Closing State Psychiatric HosptalAs: Consequences, Good and Not So Good

As usual I always bow to my internal ethics and try to be as open and transparent as possible about the subject at hand, revealing attitudes, biases, views based on long term experience, and an almost “historical view” of the galloping phenomenon of “mental health care delivery reform” thankfully occupying the attention of the country finally. I am old enough to have practiced in the so called mental health age of oodles of resources, and have watched them atrophy, became extinct, go corrupt and get themselves prosecuted out of existence, lose funding for many many understandable reasons, lose their place of importance, watch the ever decreasing number of bright talented younger generations of “would have been social workers, psychiatrists, and psychologists” shy away from the training programs, and our numbers go down especially in child psychiatry. One could take an  inflammatory demagogic view and see is as necessary to prevent th abuse and horrors that indeed happened for decades shuttered away out of the light of public review and knowledge and responsible accountability and oversight. But that approach has nearly led to the old saw of “throwing the baby out with the bathwater because something was wrong with the bathwater, too dirty, too hot, whatever. I have seen the inhumane past and still in more restricted corners, inhumane treatment of patients in poorly run state hospitals that made me so mad I thought i would bomb them into the ground they were so bad, but of course after evacuating the helpless patients. I have helped to de-accredite the abominations of such hospitals, a few but enough to see first hand the decades old cultures of isolated facilities with poor faculty, psychiatrists who could work no where else due to histories of alcoholism, just plain bad practitioners and all the rest. I have had close colleagues since my residency days who presided  over the deserved federally mandated dismantling of closure of famous hellholes permitted to exist far too long and heard their stories of generations of horror stories.

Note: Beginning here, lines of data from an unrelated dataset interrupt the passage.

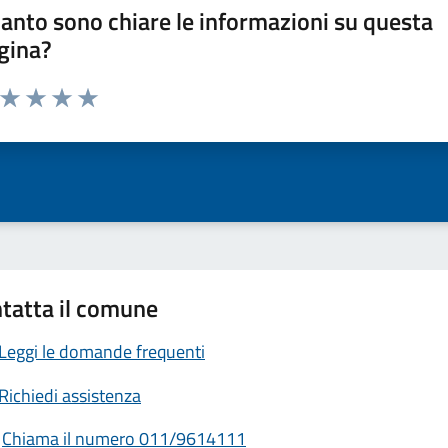
anto sono chiare le informazioni su questa
gina?
a da 1 a 5 stelle la pagina
ta 1 stelle su 5
Valuta 2 stelle su 5
Valuta 3 stelle su 5
Valuta 4 stelle su 5
Valuta 5 stelle su 5
tatta il comune
Leggi le domande frequenti
Richiedi assistenza
Chiama il numero 011/9614111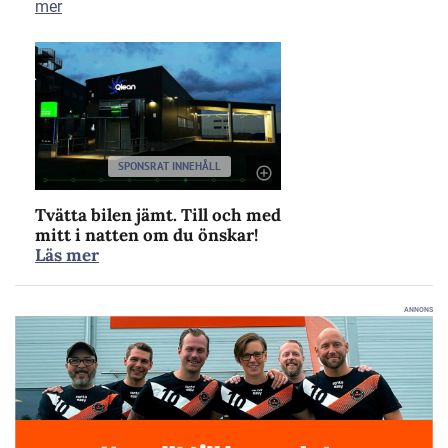
mer
SPONSRAT INNEHÅLL
Tvätta bilen jämt. Till och med
mitt i natten om du önskar!
Läs mer
ANNONS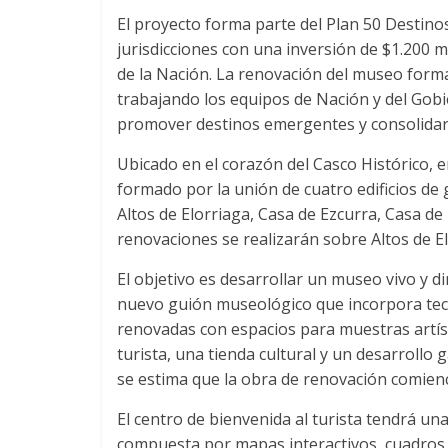
El proyecto forma parte del Plan 50 Destinos
jurisdicciones con una inversión de $1.200 m
de la Nación. La renovación del museo forma
trabajando los equipos de Nación y del Gob
promover destinos emergentes y consolidar 
Ubicado en el corazón del Casco Histórico, 
formado por la unión de cuatro edificios de 
Altos de Elorriaga, Casa de Ezcurra, Casa de 
renovaciones se realizarán sobre Altos de El
El objetivo es desarrollar un museo vivo y 
nuevo guión museológico que incorpora tecno
renovadas con espacios para muestras artíst
turista, una tienda cultural y un desarrollo
se estima que la obra de renovación comienc
El centro de bienvenida al turista tendrá u
compuesta por mapas interactivos, cuadros dig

But in the midst of all this, or in my case in the last quarter of my career, I still know and hold to the somewhat unpopular certitude that state psychiatric hospitals are needed, good ones and now more than every. One simply statistic is that out country’s population and mental health treatment burden has at least doubled if now tripled since World War II. And we have had new mental health phenomenon syndromes, traumatic brain injuries of unforeseen overwhelming magnitude outstripping the abilities of public and private psychiatric-neurological treatment worlds to receive, treat and comprehensively help them out of our IED head rattling new genre of injuries in the Middle Eastern conflicts we have had to enter, police and try to stabilize at little thanks from much of the rest of the concerned world with some exceptions.

State hospitals across the country have been marked for closure and destructions for decades with the trend accelerating greatly in the last 2o years or so. It was thought and expected the the monies saved from funding these “dinosaurs” would be responsibly shifted to the long known need for massive outpatient services for the CMI, chronically mentally ill for which the state hospitals had long existed and served, and served well in a surprising high number of hospitals. Remember the famous Meninnger family of three generations of nationally recognized humane psychiatrists practiced in a state public hospital, Topeka State in Kansas a venerable training and research facility itself.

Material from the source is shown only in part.